Behind him, a spirited battle for second-place raged on for most of the late stages. In the end, it was Mark Barnhill who brought home the runner-up honors.
Following his fourth consecutive win, and continuing his stranglehold of the Bomber division this season, a bounty was placed on Mobile’s B.J. Leytham for the driver who could cleanly beat him. With a target on his back, beating Leytham was the main order of business for his competitors.
Oddly enough, however; it was Leytham who nearly beat himself- as he was collected in an accident in the first turn of the first lap on Saturday night. Despite sustaining damage to the right side of his car and nearly getting bogged down in the saturated grass, his familiar orange and white car was able to continue on.
Just five laps later, Leytham would take the lead, but his teammate, Gene Denmark, had bounty money on his mind. On a restart following a caution on the penultimate lap, Denmark was able to squeeze inside Leytham.
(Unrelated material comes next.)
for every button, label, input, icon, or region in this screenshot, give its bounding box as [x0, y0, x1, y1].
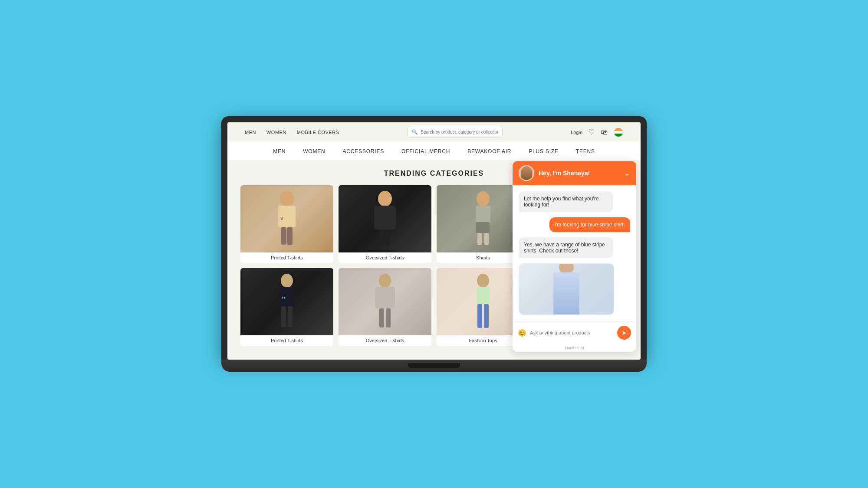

Despite having the advantage of the inside line, Denmark, who calls Dauphin Island home, was unable to pass Leytham- and would have to watch him cruise on to his fifth consecutive win of the season.
“Its luck, I’m telling ya’ll,” commented Leytham. “There’s no reason that I should have won that race. I got in the mud like the dirt days of packing a track and I couldn’t see anything to get to my pit stall. Then I had to stop and the guys didn’t know why I did.”
“We are going to have to do something,” he continued. “They have caught us now and it’s just a matter of time. Every one of my wins has been harder than the one before it.”
Racing action resumes on Saturday, May 24th as the stars of the Southern Super Series visit Alabama’s fastest half-mile for the second Miller Lite 125 of the season with local action from the Pro Truck, Super Stock, Sportsman and Bomber divisions.